# Liberation Theology



## Dieter Schneider (Sep 1, 2007)

Can anyone recommend a critique from a Reformed Perspective? Any help would be welcome.


----------



## RamistThomist (Sep 1, 2007)

Probably not. Much modern Reformed stuff doesn't address socio-political issues. that being said, I can point you to a few indirect critiques. Anything by Cal Beisner on economics would be a good start.


----------



## puritan lad (Sep 1, 2007)

David Chilton's "Productive Christians in an Age of Guilt Manipulators". He leaves Liberation Theologians like Ron Sider with no place to hide...


----------



## RamistThomist (Sep 1, 2007)

puritan lad said:


> David Chilton's "Productive Christians in an Age of Guilt Manipulators". He leaves Liberation Theologians like Ron Sider with no place to hide...



Aye, it's a great book. Be sure to read the copy with North's intro. It is worth the price of the book.


----------



## ZackF (Sep 3, 2007)

Dieter Schneider said:


> Can anyone recommend a critique from a Reformed Perspective? Any help would be welcome.
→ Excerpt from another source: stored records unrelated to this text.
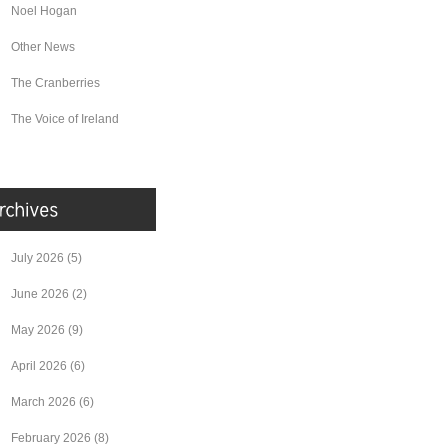
Noel Hogan
Other News
The Cranberries
The Voice of Ireland
July 2026
(5)
June 2026
(2)
May 2026
(9)
April 2026
(6)
March 2026
(6)
February 2026
(8)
You may be looking for a sharper instrument but most Reformed critiques of the Protestant Social Gospel would probably apply to a large extent. The Marxism is even more ramped up in LT. If of course by LT, you mean the strains of it in the South American Roman Catholic Church both now and its 70's/80's heyday. I wouldn't put the late Archbishop Romero in this camp. Pope JPII went after by name some of the more radical ones.


----------